Saturday I participated in a dyno day, hosted once again by Jerry Moll, the very gracious owner of K & N – yes, that K & N. Getting there meant leaving very early on a cold morning, and my dear wife said that she wanted to go. I tried talking her out of it; not because I didn’t want her company, I just didn’t want her to be miserable and not want to ride in Midlana any more. As you can see, she did go – the only wife to attend the event, which seemed to puzzle some people. (When we showed up, we felt a little like the guys in the movie, “Dumb and Dumber”, riding the mini bike in freezing weather with frozen boggers on their faces – okay, it wasn’t quite that cold.
So backing up a bit, Midlana was first tuned on a DynoPack dynomometer in 2010, so today was a chance to run it on a drum-type dyno, a more common dyno.
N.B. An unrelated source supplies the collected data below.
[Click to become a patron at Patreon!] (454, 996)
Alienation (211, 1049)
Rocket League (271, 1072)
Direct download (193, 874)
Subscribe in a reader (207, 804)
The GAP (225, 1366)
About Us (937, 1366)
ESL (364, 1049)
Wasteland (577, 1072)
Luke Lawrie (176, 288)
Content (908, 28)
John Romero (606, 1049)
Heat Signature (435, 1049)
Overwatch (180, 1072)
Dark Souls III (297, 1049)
This type typically reads a fair amount lower than the DynoPack; how much lower is subject of a lot of debate, but somewhere between 12-20%. Of course, it doesn’t really matter since dynos are properly used for comparative tuning purposes only, but I thought it would be interesting to see what it did on this dyno anyway.
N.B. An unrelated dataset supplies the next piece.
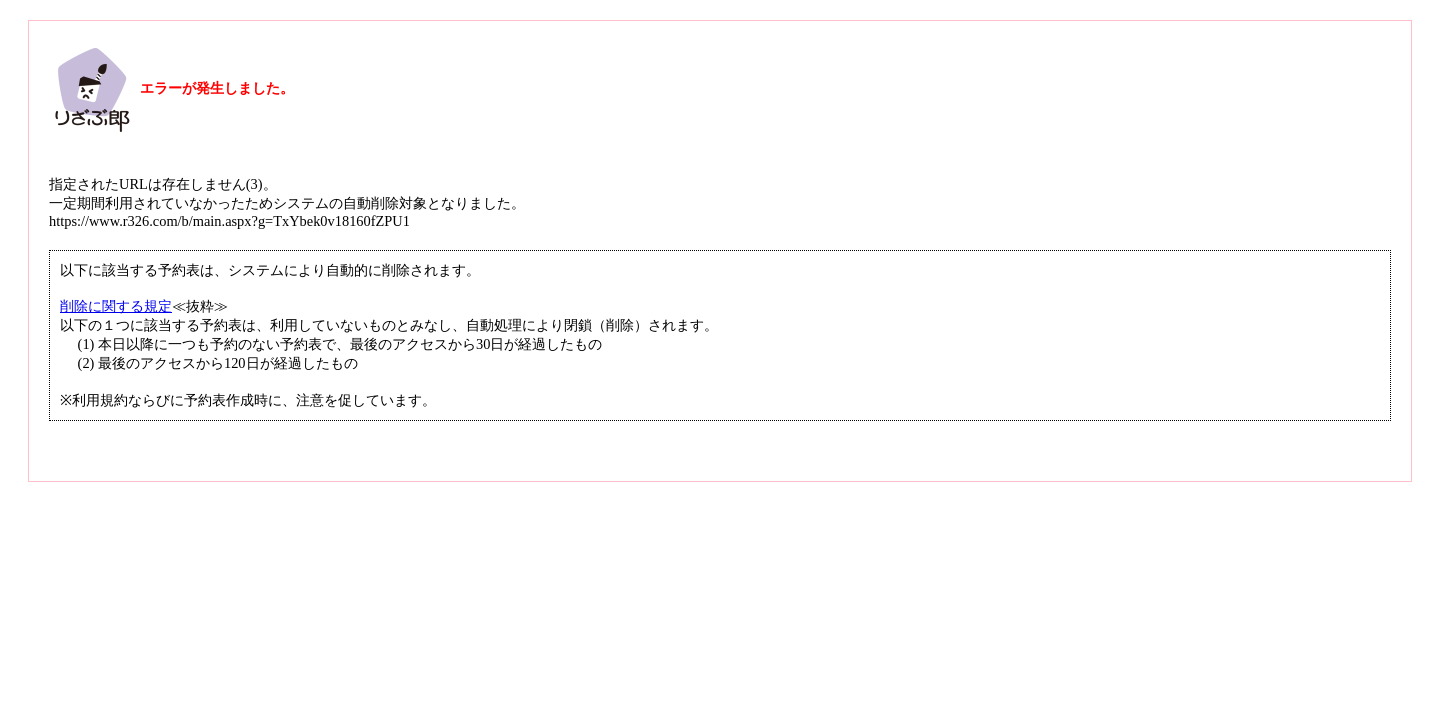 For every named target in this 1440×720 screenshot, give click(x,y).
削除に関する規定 (116, 306)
Differences between the 2010 tuning run and today include: 11 psi boost instead of 9 psi, no muffler, and a self-imposed 7500 rpm redline instead of the 8000+ rpm used originally, and forgetting to place a cooling fan in front of my side-inlet intercooler. So, the number… yes, well that was a bit depressing to be honest: 320 whp. One thing pointed out later which I can’t explain is that no connection was made to the engine, nor any data entered regarding gearing. That raises the question, given that HP = (Torque x RPM) / 5252, how can horsepower be calculated without knowing rpm? Maybe the operator entered the engine speed displayed on the tach and the dyno sw converted it? Of course, all this trip did was get me thinking of ways to increase power, but more on that later – it never ends…
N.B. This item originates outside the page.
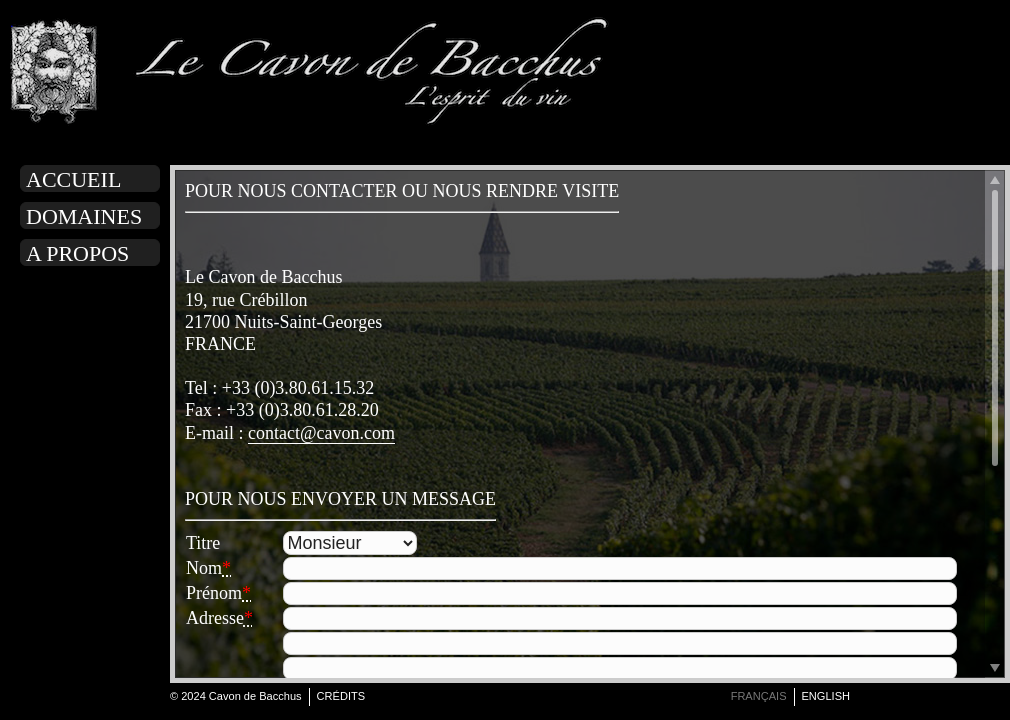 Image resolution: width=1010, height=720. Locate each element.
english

Okay, on the the pictures below. Comments in no particular order include: Yes, that really is a top-of-the-line Lambo. K & N’s workshop is kind of like Leno’s garage, except here they build cars to be driven – hard. There was a typical looking 1950s Chevy hot rod, with a hardcore NASCAR engine. Then there was the copper colored Viper, the car that tried to kill Jerry in the Silver State Classic, getting sideways at high speed due to oil on the rear tires from a grenaded engine, which then rolled and burned – all fixed and ready to go again. The white Mustang is a hardcore road racer and the attention to detail was very impressive. There’s the dragster with a 1000+ hp normally aspirated engine in it. There are little details on other cars that left me just shaking my head, like complete carbon shells, titanium rear axle housings, and carbon brake discs that weigh about one pound – on a drag car. Then there were the biggest pizza boxes I’ve ever seen!
Thanks again to Jerry and everyone at K & N from coming in on their weekend and treating us so well. It’s true, SoCal really is the land of car culture. And thanks again to my dear wife who put up with the cold and noise, yet who seemed to really enjoy talking to Jerry about Koi fish!